The Chamber-Kitakyushu business exchange program was created under the auspices of the JETRO (Japan External Trade Organization) Regional Industry Tie-Up (RIT) project that promotes and financially assists two-way industrial exchange and collaboration between regions in Japan and other countries. The aim is facilitating business relations to create new industries and stimulate business in participating regions.
“We have been working on this exchange program for over two years,” Hamilton said. “It began with a visit from a Kitakyushu representative in 2007 during which we discovered many similarities in our communities.”
Hamilton reciprocated with a visit to Kitakyushu that fall during a trade mission to Japan and China. He talked with companies interested in the nuclear power industry, automobiles and alternative energy. “As I presented the Chattanooga story to local officials and to businesses interested in expanding to the U.S.,” Hamilton said, “we found we had enough in common to look for opportunities to form business relationships in the future.” Kitakyushu is a progressive city of about one million residents with a growing international reputation. During the first half of the 20th Century it was a steelworks manufacturing town that, like Chattanooga, began revitalization in the 1980s. While manufacturing is still important there, the city has moved into automobile, semiconductor and environment-related industries.
Indeed, Kitakyushu is among the world’s leading environmental cities. In 1992 it was one of 12 world cities given a Local Government Honors Award at the United Nations Earth Summit, and in 2008 it was selected by the Japanese government as one of six Environmental Model Cities in Japan.

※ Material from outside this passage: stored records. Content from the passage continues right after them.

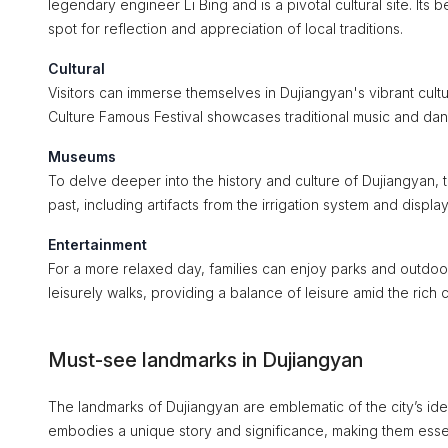
legendary engineer Li Bing and is a pivotal cultural site. Its
spot for reflection and appreciation of local traditions.
Cultural
Visitors can immerse themselves in Dujiangyan's vibrant cult
Culture Famous Festival showcases traditional music and dance
Museums
To delve deeper into the history and culture of Dujiangyan, th
past, including artifacts from the irrigation system and displa
Entertainment
For a more relaxed day, families can enjoy parks and outdoor 
leisurely walks, providing a balance of leisure amid the rich c
Must-see landmarks in Dujiangyan
The landmarks of Dujiangyan are emblematic of the city’s iden
embodies a unique story and significance, making them essent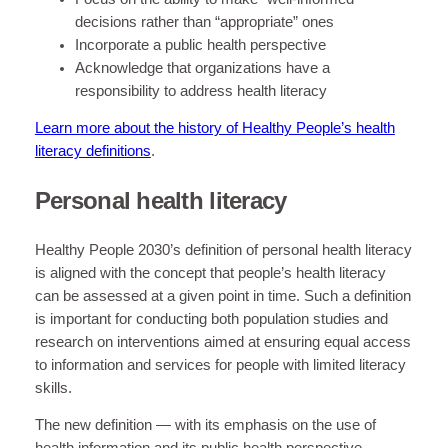
decisions rather than “appropriate” ones
Incorporate a public health perspective
Acknowledge that organizations have a
responsibility to address health literacy
Learn more about the history of Healthy People’s health
literacy definitions
.
Personal health literacy
Healthy People 2030’s definition of personal health literacy
is aligned with the concept that people’s health literacy
can be assessed at a given point in time. Such a definition
is important for conducting both population studies and
research on interventions aimed at ensuring equal access
to information and services for people with limited literacy
skills.
The new definition — with its emphasis on the use of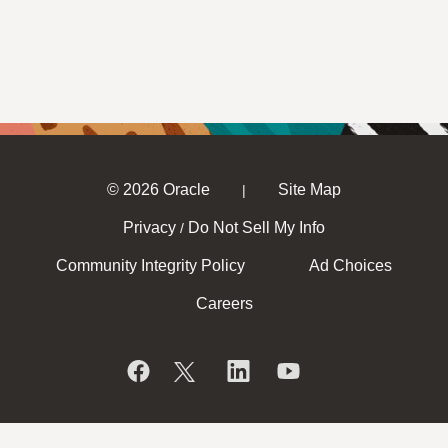
© 2026 Oracle
Site Map
|
Privacy
Do Not Sell My Info
/
Community Integrity Policy
Ad Choices
Careers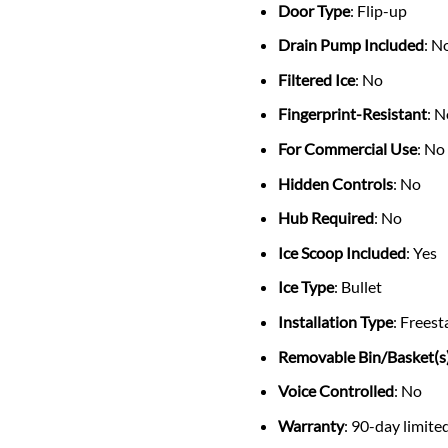
Door Type
: Flip-up
Drain Pump Included
: N
Filtered Ice
: No
Fingerprint-Resistant
: 
For Commercial Use
: No
Hidden Controls
: No
Hub Required
: No
Ice Scoop Included
: Yes
Ice Type
: Bullet
Installation Type
: Frees
Removable Bin/Basket(s
Voice Controlled
: No
Warranty
: 90-day limite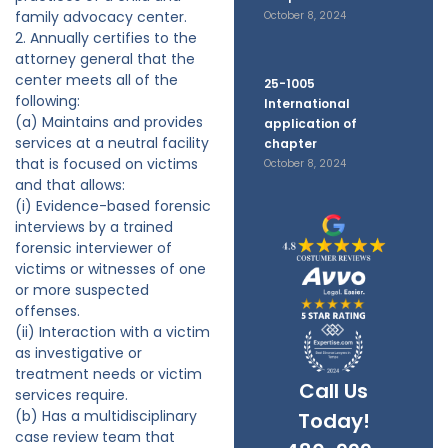
family advocacy center.
October 8, 2024
2. Annually certifies to the
attorney general that the
center meets all of the
25-1005
following:
International
(a) Maintains and provides
application of
services at a neutral facility
chapter
that is focused on victims
October 8, 2024
and that allows:
(i) Evidence-based forensic
interviews by a trained
forensic interviewer of
victims or witnesses of one
or more suspected
offenses.
(ii) Interaction with a victim
as investigative or
treatment needs or victim
Call Us
services require.
(b) Has a multidisciplinary
Today!
case review team that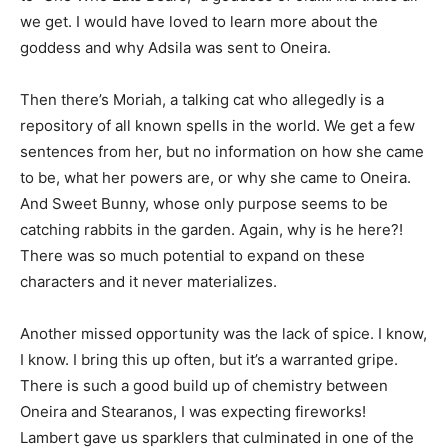
we get. I would have loved to learn more about the
goddess and why Adsila was sent to Oneira.
Then there’s Moriah, a talking cat who allegedly is a
repository of all known spells in the world. We get a few
sentences from her, but no information on how she came
to be, what her powers are, or why she came to Oneira.
And Sweet Bunny, whose only purpose seems to be
catching rabbits in the garden. Again, why is he here?!
There was so much potential to expand on these
characters and it never materializes.
Another missed opportunity was the lack of spice. I know,
I know. I bring this up often, but it’s a warranted gripe.
There is such a good build up of chemistry between
Oneira and Stearanos, I was expecting fireworks!
Lambert gave us sparklers that culminated in one of the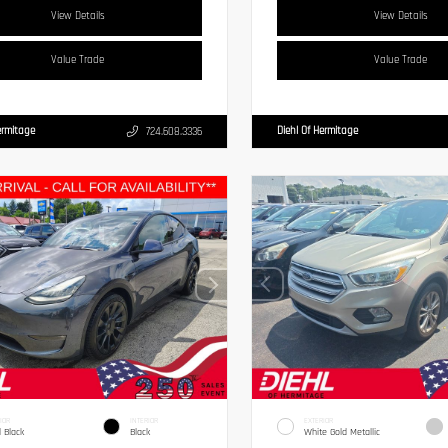
View Details
View Details
Value Trade
Value Trade
ermitage
Diehl Of Hermitage
724.608.3336
IOR
INTERIOR
EXTERIOR
d Black
Black
White Gold Metallic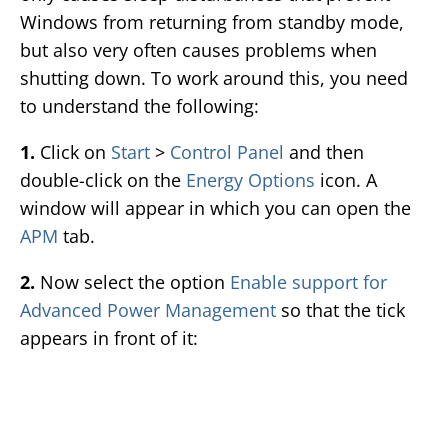
Windows from returning from standby mode,
but also very often causes problems when
shutting down. To work around this, you need
to understand the following:
1.
Click on
Start
>
Control Panel
and then
double-click on the
Energy Options
icon. A
window will appear in which you can open the
APM
tab.
2.
Now select the option
Enable support for
Advanced Power Management
so that the tick
appears in front of it: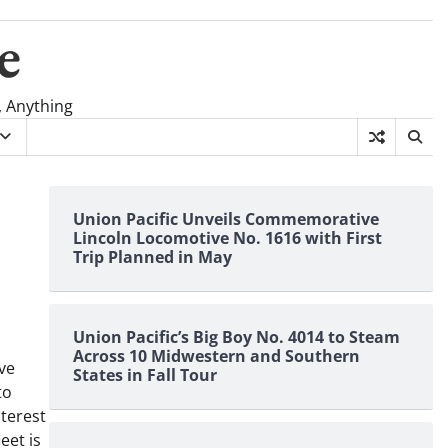
e
, Anything
Union Pacific Unveils Commemorative
Lincoln Locomotive No. 1616 with First
Trip Planned in May
Union Pacific’s Big Boy No. 4014 to Steam
Across 10 Midwestern and Southern
ve
States in Fall Tour
to
nterest
eet is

Located in southwestern Japan an hour and a half from Tokyo and Shanghai, Kitakyushu enjoys strategic status as a gateway to Asia – where many U.S. businesses would like to establish commercial footholds. This past August a delegation of six Kitakyushu public officials and businesspeople visited Chattanooga to formalize the partnership between the two cities and to visit several companies with a green focus. Some 20 area businesspeople attended a presentation by the delegates on how to do business in Japan.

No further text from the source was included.